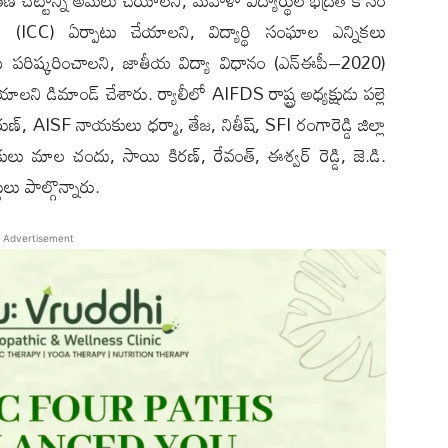
త్రణ చట్టాన్ని అమలు చేయాల‌ని, మహిళా విద్యార్థుల భద్రత కోసం
టీ (ICC) ఏర్పాటు చేయాల‌ని, విద్యార్థి సంఘాల ఎన్నికలు
లను పరిష్కరించాల‌ని, జాతీయ విద్యా విధానం (ఎన్‌ఈపీ–2020)
ల‌ని డిమాండ్ చేశారు. ర్యాలీలో AIFDS రాష్ట్ర అధ్యక్షుడు పల్లె
రుణ్, AISF నాయకులు ధర్మా, తేజ, నితీష్, SFI రంగారెడ్డి జిల్లా
ు మాల చందు, సాయి కిరణ్, రేవంత్, ఈశ్వర్ రెడ్డి, జె.డి.
థులు పాల్గొన్నారు.
Advertisement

+++

### Exercise instructions
The expected answer is the complete set of entries, copied verbatim, with no pictures.

### Solution to this exercise
త్రణ చట్టాన్ని అమలు చేయాల‌ని, మహిళా విద్యార్థుల భద్రత కోసం
టీ (ICC) ఏర్పాటు చేయాల‌ని, విద్యార్థి సంఘాల ఎన్నికలు
లను పరిష్కరించాల‌ని, జాతీయ విద్యా విధానం (ఎన్‌ఈపీ–2020)
ల‌ని డిమాండ్ చేశారు. ర్యాలీలో AIFDS రాష్ట్ర అధ్యక్షుడు పల్లె
రుణ్, AISF నాయకులు ధర్మా, తేజ, నితీష్, SFI రంగారెడ్డి జిల్లా
ు మాల చందు, సాయి కిరణ్, రేవంత్, ఈశ్వర్ రెడ్డి, జె.డి.
థులు పాల్గొన్నారు.
Advertisement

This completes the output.